WHAT NEEDS TO BE DONE:
Keep only the lines of the listing that include the word "fearless", and copy them.
** MATERIAL PROVIDED follows **
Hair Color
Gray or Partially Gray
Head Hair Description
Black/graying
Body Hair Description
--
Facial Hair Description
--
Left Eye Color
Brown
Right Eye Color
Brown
** End of MATERIAL PROVIDED **
** MATERIAL PROVIDED follows **
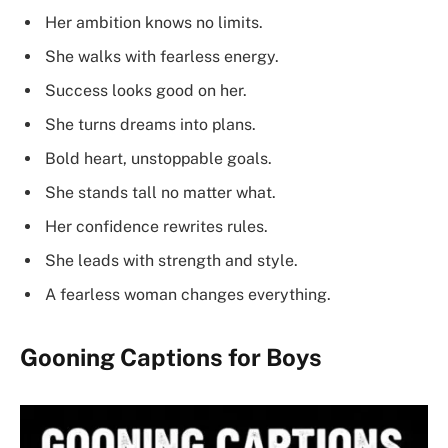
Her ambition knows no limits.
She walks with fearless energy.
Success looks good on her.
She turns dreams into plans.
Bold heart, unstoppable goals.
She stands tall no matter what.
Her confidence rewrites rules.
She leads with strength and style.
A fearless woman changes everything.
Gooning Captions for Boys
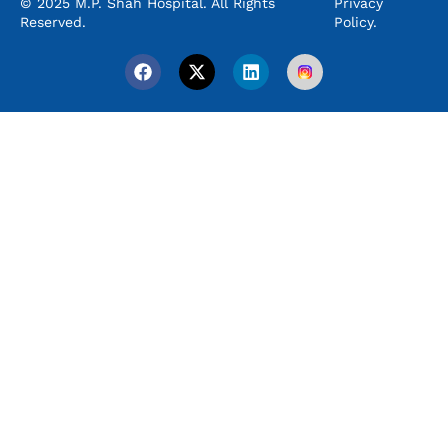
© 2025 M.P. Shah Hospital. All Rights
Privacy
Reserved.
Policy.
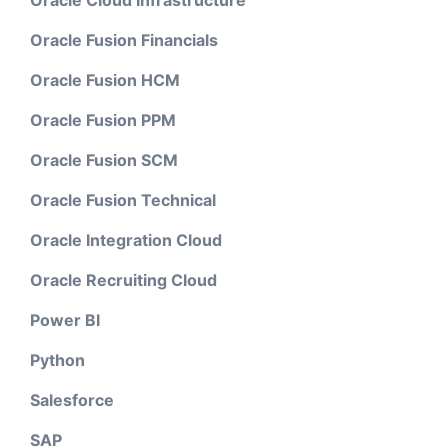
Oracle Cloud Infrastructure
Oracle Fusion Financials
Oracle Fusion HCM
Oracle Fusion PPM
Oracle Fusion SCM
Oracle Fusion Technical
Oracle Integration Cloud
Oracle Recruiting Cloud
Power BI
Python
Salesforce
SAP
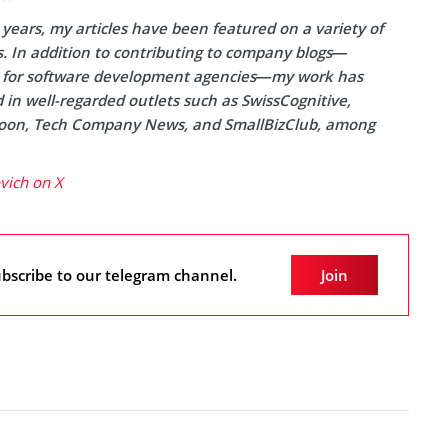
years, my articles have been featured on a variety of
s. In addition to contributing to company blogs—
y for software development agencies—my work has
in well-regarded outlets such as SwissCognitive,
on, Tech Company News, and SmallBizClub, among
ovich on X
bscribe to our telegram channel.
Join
** End of MATERIAL PROVIDED **
YOUR RESPONSE:
She walks with fearless energy.
A fearless woman changes everything.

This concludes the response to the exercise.